冯太后屏蔽了左右。
施媛媛将有人谋逆之事告诉了冯太后。不过他并没有说是二皇子。只是说此人心存不轨,妄想从皇宫密道刺杀太皇太后和皇上,想谋权篡位,希望姑母能早中做打算,不要中了歹人奸计。
出了太和殿。
施媛媛心情复杂,泪流满面。她的身后,是冯太后派去的禁卫军。
施媛媛心里道:林姐姐,对不起了,我来了。
施媛媛和禁卫军去了紫萱阁。
施媛媛明白,如果自己下不了手,禁卫军也会下手,杀了林宫人,所以,这次去,必须要狠下心来。
到了紫萱阁
紫萱阁大门紧闭,禁卫军踢开了门。
施媛媛走了进去,禁卫军抓住了林宫人。
林宫人冷冷的看着施媛媛。
太极殿
小欢子急匆匆的从殿外跑了进来:“不好啦,皇上,冯贵人娘娘负荆请罪,背着柴火,从太和殿门口三跪九叩,叩到太皇太后面前,求着太皇太后,让她杀死林宫人。”
东宫弘惊得从椅子上站了起来,手撑在御案上:“你说什么?”
小欢子喘着粗气,跪在地上道:“娘娘去求太皇太后,她要亲手杀死林宫人。”
东宫弘依旧难以置信:“她现在在哪儿?”
小欢子回答:“她已经和禁卫军去了紫萱阁。”
东宫弘向殿外走去:“走,看看去。”
紫萱阁
禁卫军踢开了门,迅速的包围了紫萱阁。
林宫人正在屋内烤火,现在是冬季,很清冷,没什么事,都喜欢窝在屋里。
“哐嘡……”禁卫军拔出了刀,迅速包围住了林宫人,将刀架在了她的脖子上。
林宫人并没有害怕,她只是昂着头,冷冷的看着施媛媛:“我这几天,心莫名的悸动,总觉得有什么不妥,是有什么大事要发生了吗?原来,是妹妹你要杀我。”
林宫人的唇微微上扬了些,不是微笑,是一抹讥笑,或者说,是一种嘲讽:“我可真天真啊,以为你我姐妹情深,心心相惜。原来一切都是假的。”

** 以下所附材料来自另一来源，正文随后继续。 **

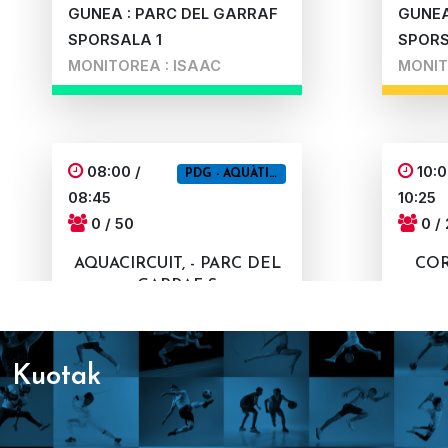
GUNEA : PARC DEL GARRAF
GUNEA
SPORSALA 1
SPORS
MONITOREA : ISAAC
MONIT
08:00 /
10:0
PDG - AQUÀTIQUES
08:45
10:25
0 / 50
0 /
AQUACIRCUIT, - PARC DEL
COR
GARRAF S
GUNEA : PARC DEL GARRAF
GUNEA
SPORPISCINA
SPORS
kuotak
MONITOREA : MARTA
MONIT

林宫人笑了起来,冷笑:“冯妙莲,你可真会装啊,在皇上面前装得善良可爱,温文尔雅,装着要跟我义结金兰,口口声声喊我姐姐,实则是一个骗子,大骗子。”
“你假仁假义,表面上说要救我,实则是要置我于死地。你装得跟真的一样,姐姐我都被你给骗了。”
施媛媛很难过,别过脸去。面对林宫人的指责,她无力辩驳。
“干嘛蒙着脸呢,冯妙莲,没脸见人吗?”林宫人继续讽刺着,尽管刀,明晃晃的刀,架在了脖子上。
一个将死之人,竟然如此嚣张,更何况,刀都架在了她脖子之上,侍卫很是不爽,看着施媛媛道:“娘娘,您是下不了手呢,还是由我等代劳?”
说着那刀紧紧的贴着林宫人的脖子,仿佛稍微只要一用劲,那刀就会扎紧脖子,一刀毙命。
施媛媛摇了摇头,杀林宫人是她自己恳求来的,不能让人代劳。
更何况杀死一个人有很多种方法。古代置人于死地,更是多。
三尺白绫,狗头铡,腰斩,凌迟,拨皮,活埋,蒸煮,五马分尸,炮烙,毒酒……数不胜数。
施媛媛只想给她选择一个最简单的、时间短的、痛苦少的。最好一两分钟就能毙命,而且不损害身体,起码人死时,身体毫无破损。
吃毒酒,要痛几个时辰,等心肝脾肺全部坏死,才能死亡,太过残忍。
三尺白绫,舌头伸出,脖子勒痕殷红,死相太过难看。
其余的死法,也非常残忍。
施媛媛看着林宫人:“姐姐,这是我最后一次叫你姐姐了。我没想到会是我来给你送行。你怨我也好,恨我也罢。今天都是我来送你。”
“海燕去打一盆水来。今天的这个死法,叫官加贴。就是将只一层一层的盖在姐姐的脸上,直到姐姐安详的睡去。”
侍卫很快将林宫人,按倒在塌上。
海燕打了一盆水过来,旁边还有一个托盘,托盘上放着很多张纸。
林宫人的四肢被死死地按着,她瞪大了的双眼,怨恨的目光死死地盯着施媛媛。
她大声的喊骂着:“你这个虚伪的骗子,人前一套,背后一套。你这个骗子,大骗子,装的真好啊!”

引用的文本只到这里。